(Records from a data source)
#####

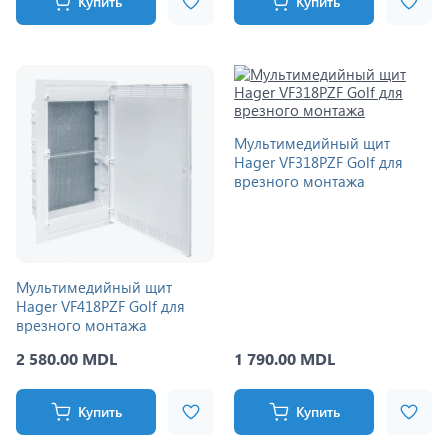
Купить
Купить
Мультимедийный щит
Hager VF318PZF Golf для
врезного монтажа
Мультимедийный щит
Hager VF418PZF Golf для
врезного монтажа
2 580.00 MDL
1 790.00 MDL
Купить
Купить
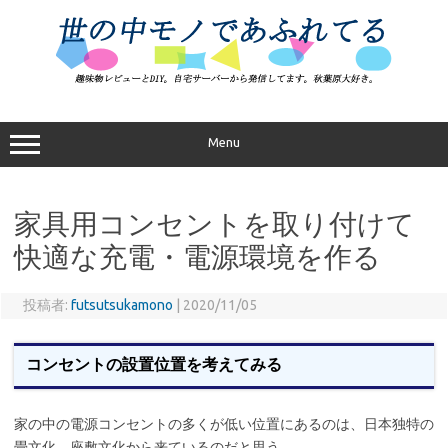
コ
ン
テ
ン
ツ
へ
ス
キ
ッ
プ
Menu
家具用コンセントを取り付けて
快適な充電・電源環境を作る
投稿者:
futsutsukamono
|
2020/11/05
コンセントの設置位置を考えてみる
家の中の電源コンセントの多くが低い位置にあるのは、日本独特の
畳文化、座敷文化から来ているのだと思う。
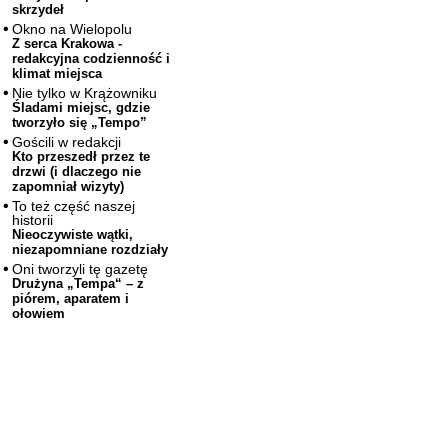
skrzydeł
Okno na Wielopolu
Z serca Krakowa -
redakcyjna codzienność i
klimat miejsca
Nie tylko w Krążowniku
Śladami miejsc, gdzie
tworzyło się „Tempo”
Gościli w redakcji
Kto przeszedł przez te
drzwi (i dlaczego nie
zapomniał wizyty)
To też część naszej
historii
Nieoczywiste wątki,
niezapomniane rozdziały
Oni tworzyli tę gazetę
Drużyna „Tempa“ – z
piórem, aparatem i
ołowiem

#####

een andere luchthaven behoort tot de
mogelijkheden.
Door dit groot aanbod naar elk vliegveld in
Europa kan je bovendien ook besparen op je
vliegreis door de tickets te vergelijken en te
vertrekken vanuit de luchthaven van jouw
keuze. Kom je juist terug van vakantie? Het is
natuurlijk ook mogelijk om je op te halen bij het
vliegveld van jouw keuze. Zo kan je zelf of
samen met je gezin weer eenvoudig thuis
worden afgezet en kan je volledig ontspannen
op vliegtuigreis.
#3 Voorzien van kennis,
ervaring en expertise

#####

§ **TASK TO COMPLETE**
Could you return exactly the lines above from the line with "worden afgezet en kan je volledig ontspannen" to the line with "ervaring en expertise", both included, and nothing else?

§ **SOLUTION TO THIS PROBLEM**
worden afgezet en kan je volledig ontspannen
op vliegtuigreis.
#3 Voorzien van kennis,
ervaring en expertise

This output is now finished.